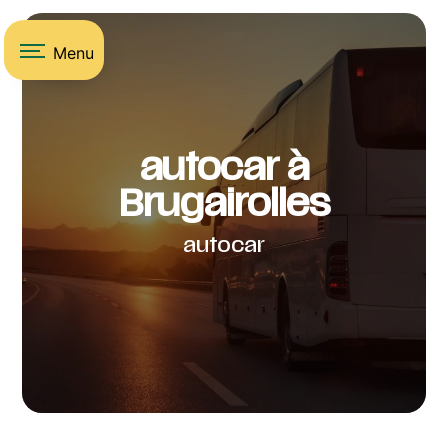
Panneau de gestion des cookies
Menu
autocar à
Brugairolles
autocar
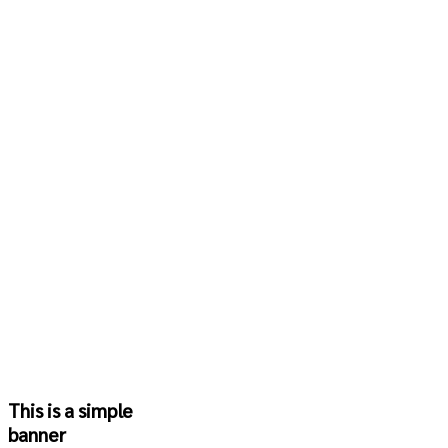
This is a simple
banner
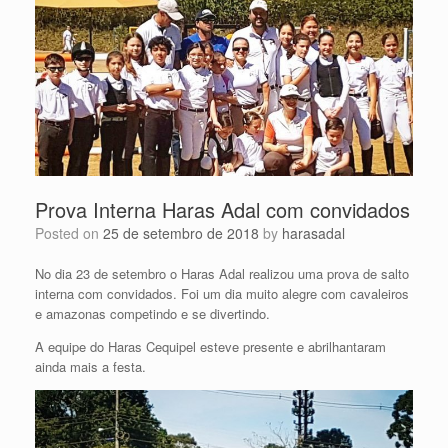
Prova Interna Haras Adal com convidados
Posted on
25 de setembro de 2018
by
harasadal
No dia 23 de setembro o Haras Adal realizou uma prova de salto
interna com convidados. Foi um dia muito alegre com cavaleiros
e amazonas competindo e se divertindo.
A equipe do Haras Cequipel esteve presente e abrilhantaram
ainda mais a festa.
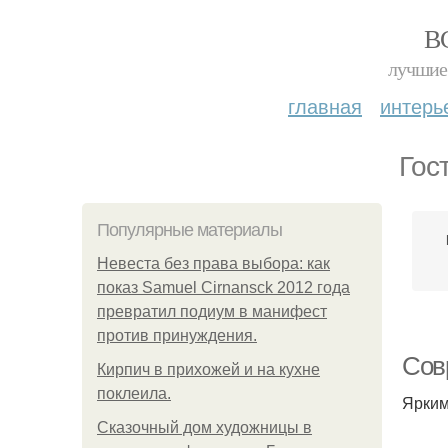
В
лучшие 
главная
интерь
Гос
Популярные материалы
Невеста без права выбора: как
показ Samuel Cirnansck 2012 года
превратил подиум в манифест
против принуждения.
Сов
Кирпич в прихожей и на кухне
поклеила.
Ярким
Сказочный дом художницы в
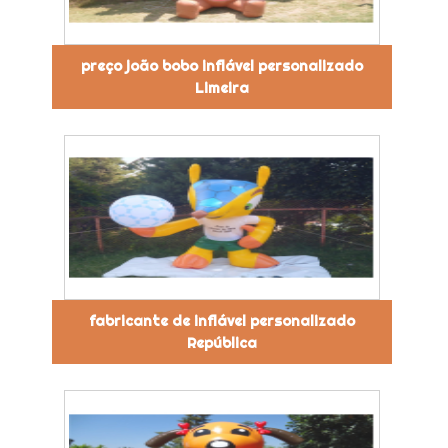
preço joão bobo inflável personalizado
Limeira
fabricante de inflável personalizado
República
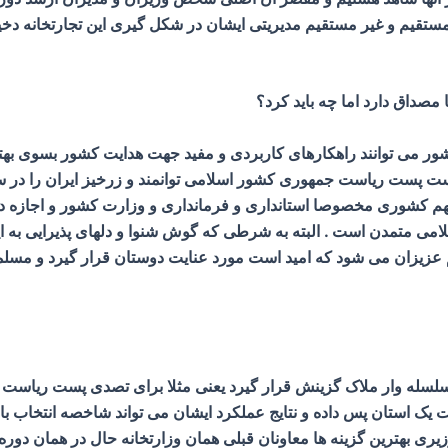
مستقیم و غیر مستقیم مدیریتی ایشان در شکل گیری این تجارتخانه دخی
مصداق دارد اما چه باید کرد؟
 می توانند راهکارهای کاربردی و مفید جهت هدایت کشور بسوی بهترینها
واست پست ریاست جمهوری کشور اسلامی توانمند و زرخیز ایران را در
 کشوری مخصوصا استانداری و فرمانداری و وزارت کشور و اجازه دادن
لامی متمدن است . البته به شرطی که گوش شنوا و دلهای پذیرایی به این
یزان می شود که امید است مورد عنایت دوستان قرار گیرد و مسلما تا
ی سلسله وار ملاک گزینش قرار گیرد یعنی مثلا برای تصدی پست ریاست 
یک استان پس داده و نتایج عملکرد ایشان می تواند شاخصه انتخاب باشد
ری بهترین گزینه ها معاونان قبلی همان وزارتخانه حال در همان دوره ی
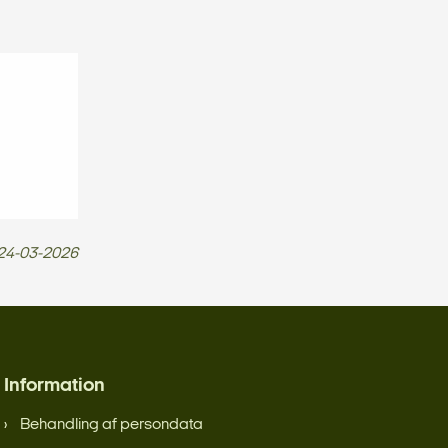
24-03-2026
Information
Behandling af persondata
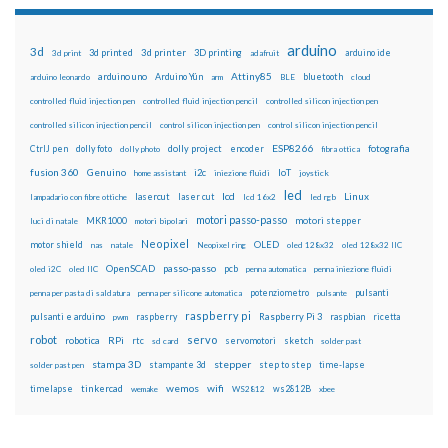
arduino
3d
3d printed
3d printer
3D printing
3d print
adafruit
arduino ide
Attiny85
arduino uno
Arduino Yún
bluetooth
arduino leonardo
arm
BLE
cloud
controlled fluid injection pen
controlled fluid injection pencil
controlled silicon injection pen
controlled silicon injection pencil
control silicon injection pen
control silicon injection pencil
ESP8266
dolly foto
dolly project
encoder
fotografia
CtrlJ pen
dolly photo
fibra ottica
fusion 360
Genuino
i2c
IoT
home assistant
iniezione fluidi
joystick
led
lcd
Linux
lasercut
laser cut
lampadario con fibre ottiche
lcd 16x2
led rgb
motori passo-passo
MKR1000
motori stepper
luci di natale
motori bipolari
Neopixel
motor shield
OLED
nas
natale
Neopixel ring
oled 128x32
oled 128x32 IIC
OpenSCAD
passo-passo
pcb
oled i2C
oled IIC
penna automatica
penna iniezione fluidi
potenziometro
pulsanti
penna per pasta di saldatura
penna per silicone automatica
pulsante
raspberry pi
pulsanti e arduino
raspberry
Raspberry Pi 3
raspbian
pwm
ricetta
robot
servo
RPi
robotica
rtc
servomotori
sketch
sd card
solder past
stampa 3D
stepper
stampante 3d
step to step
solder past pen
time-lapse
wemos
wifi
tinkercad
ws2812B
timelapse
wemake
WS2812
xbee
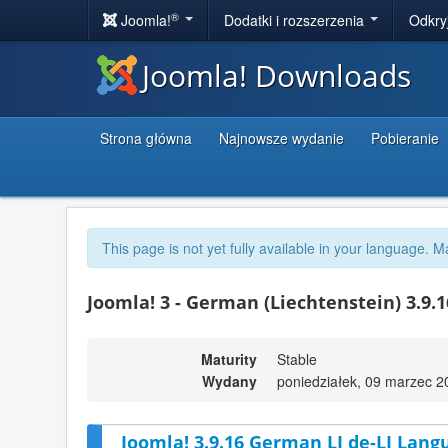
®
Joomla!
Dodatki i rozszerzenia
Odkry
Joomla! Downloads
Strona główna
Najnowsze wydanie
Pobieranie
This page is not yet fully available in your language. M
Joomla! 3 - German (Liechtenstein) 3.9.
Maturity
Stable
Wydany
poniedziałek, 09 marzec 2
Joomla! 3.9.16 German LI de-LI Lang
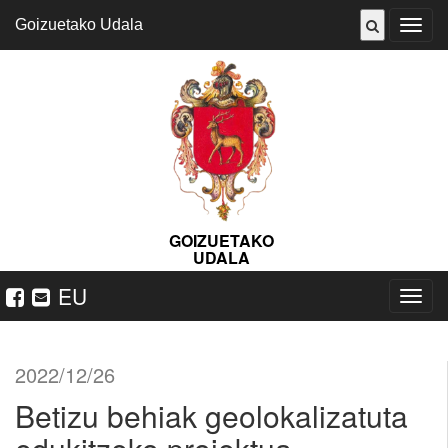
Goizuetako Udala
ireki
menu
GOIZUETAKO
UDALA
EU
Nabeg
ireki
2022/12/26
Betizu behiak geolokalizatuta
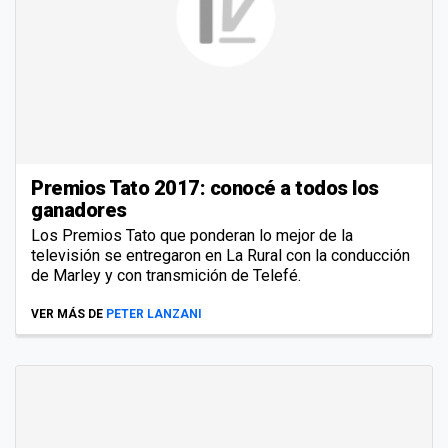
Premios Tato 2017: conocé a todos los
ganadores
Los Premios Tato que ponderan lo mejor de la
televisión se entregaron en La Rural con la conducción
de Marley y con transmición de Telefé.
VER MÁS DE
PETER LANZANI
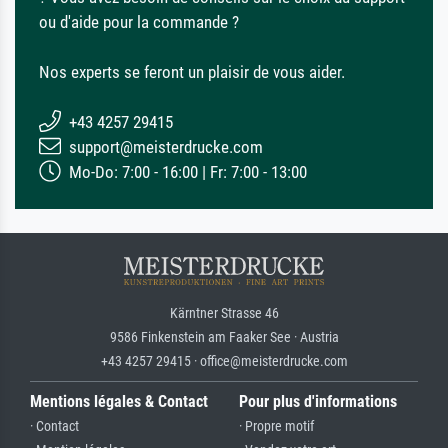
ou d'aide pour la commande ?
Nos experts se feront un plaisir de vous aider.
+43 4257 29415
support@meisterdrucke.com
Mo-Do: 7:00 - 16:00 | Fr: 7:00 - 13:00
Kärntner Strasse 46
9586 Finkenstein am Faaker See · Austria
+43 4257 29415 · office@meisterdrucke.com
Mentions légales & Contact
Pour plus d'informations
· Contact
· Propre motif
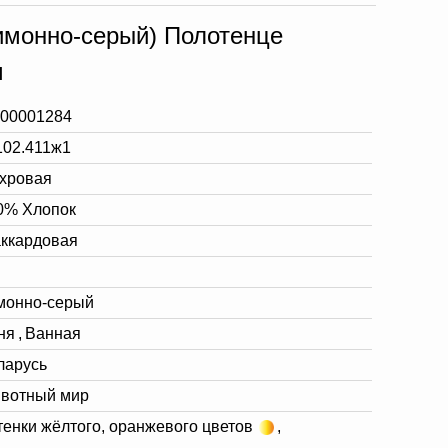
имонно-серый) Полотенце
м
-00001284
102.411ж1
хровая
0% Хлопок
ккардовая
монно-серый
ня
,
Ванная
ларусь
вотный мир
тенки жёлтого, оранжевого цветов
,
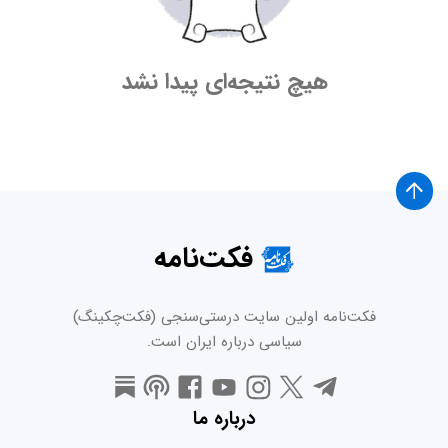
هیچ نتیجه‌ای پیدا نشد
فکت‌نامه
فکت‌نامه اولین سایت درستی‌سنجی (فکت‌چکینگ)
سیاسی درباره ایران است.
درباره ما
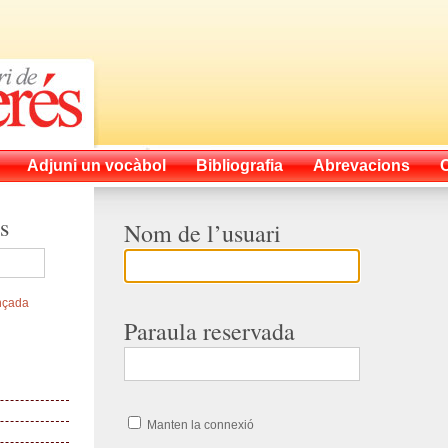
Adjuni un vocàbol
Bibliografia
Abrevacions
s
Nom de l’usuari
nçada
Paraula reservada
Manten la connexió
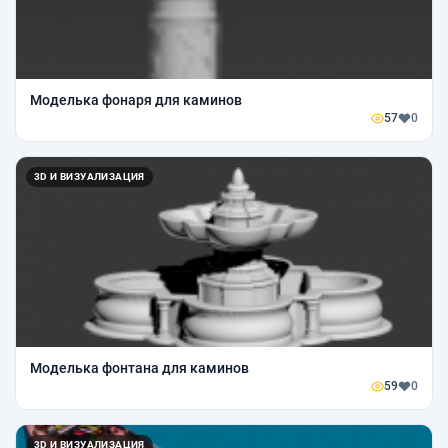
Моделька фонаря для каминов
57
0
3D И ВИЗУАЛИЗАЦИЯ
Моделька фонтана для каминов
59
0
3D И ВИЗУАЛИЗАЦИЯ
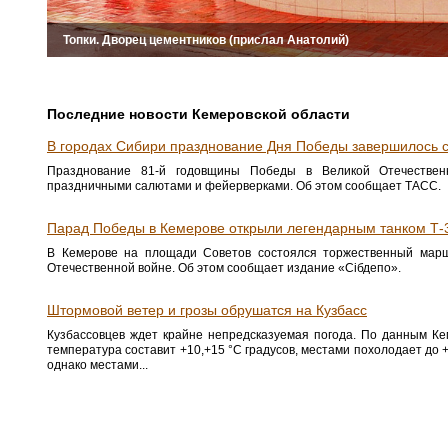
Топки. Дворец цементников (прислал Анатолий)
Последние новости Кемеровской области
В городах Сибири празднование Дня Победы завершилось 
Празднование 81-й годовщины Победы в Великой Отечествен
праздничными салютами и фейерверками. Об этом сообщает ТАСС.
Парад Победы в Кемерове открыли легендарным танком Т-
В Кемерове на площади Советов состоялся торжественный марш
Отечественной войне. Об этом сообщает издание «Сiбдепо».
Штормовой ветер и грозы обрушатся на Кузбасс
Кузбассовцев ждет крайне непредсказуемая погода. По данным Ке
температура составит +10,+15 °C градусов, местами похолодает до +
однако местами...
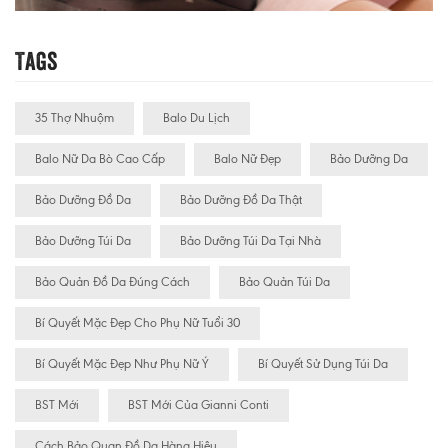
Tags
35 Thợ Nhuộm
Balo Du Lịch
Balo Nữ Da Bò Cao Cấp
Balo Nữ Đẹp
Bảo Dưỡng Da
Bảo Dưỡng Đồ Da
Bảo Dưỡng Đồ Da Thật
Bảo Dưỡng Túi Da
Bảo Dưỡng Túi Da Tại Nhà
Bảo Quản Đồ Da Đúng Cách
Bảo Quản Túi Da
Bí Quyết Mặc Đẹp Cho Phụ Nữ Tuổi 30
Bí Quyết Mặc Đẹp Như Phụ Nữ Ý
Bí Quyết Sử Dụng Túi Da
BST Mới
BST Mới Của Gianni Conti
Cách Bảo Quan Đồ Da Hàng Hiệu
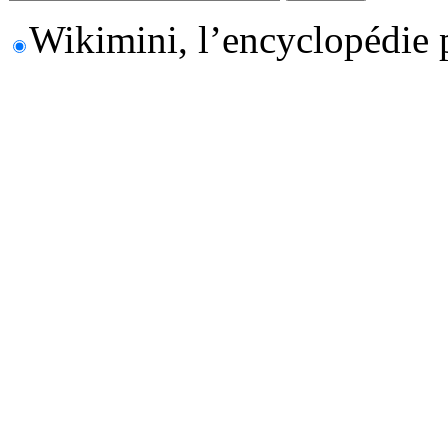
Wikimini, l’encyclopédie 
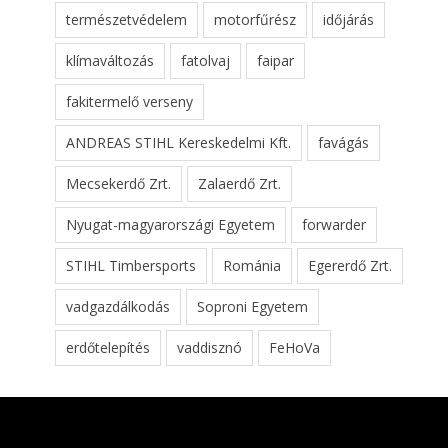
természetvédelem
motorfűrész
időjárás
klímaváltozás
fatolvaj
faipar
fakitermelő verseny
ANDREAS STIHL Kereskedelmi Kft.
favágás
Mecsekerdő Zrt.
Zalaerdő Zrt.
Nyugat-magyarországi Egyetem
forwarder
STIHL Timbersports
Románia
Egererdő Zrt.
vadgazdálkodás
Soproni Egyetem
erdőtelepítés
vaddisznó
FeHoVa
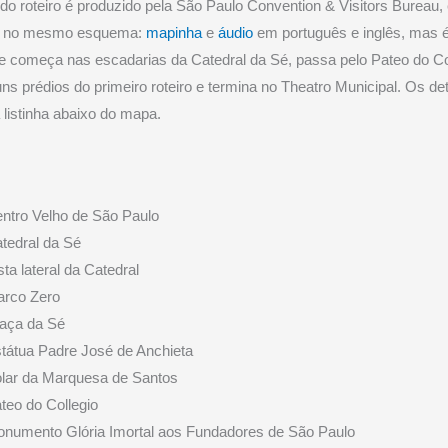
o roteiro é produzido pela São Paulo Convention & Visitors Bureau,
a no mesmo esquema:
mapinha
e
áudio
em português e inglês, mas 
le começa nas escadarias da Catedral da Sé, passa pelo Pateo do Col
uns prédios do primeiro roteiro e termina no Theatro Municipal. Os de
 listinha abaixo do mapa.
ntro Velho de São Paulo
tedral da Sé
sta lateral da Catedral
rco Zero
aça da Sé
tátua Padre José de Anchieta
lar da Marquesa de Santos
teo do Collegio
numento Glória Imortal aos Fundadores de São Paulo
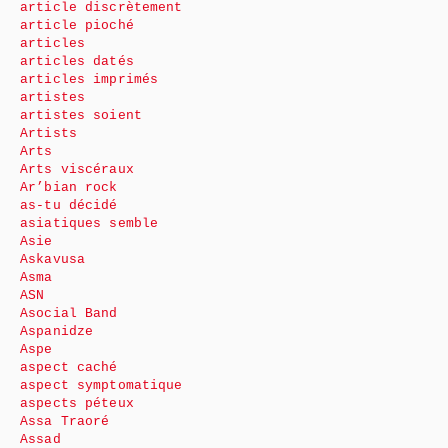
article discrètement
article pioché
articles
articles datés
articles imprimés
artistes
artistes soient
Artists
Arts
Arts viscéraux
Ar’bian rock
as-tu décidé
asiatiques semble
Asie
Askavusa
Asma
ASN
Asocial Band
Aspanidze
Aspe
aspect caché
aspect symptomatique
aspects péteux
Assa Traoré
Assad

» Work instruction:
Report only a number: how many lines in the material above contain the string "setembro".

» Task answer:
2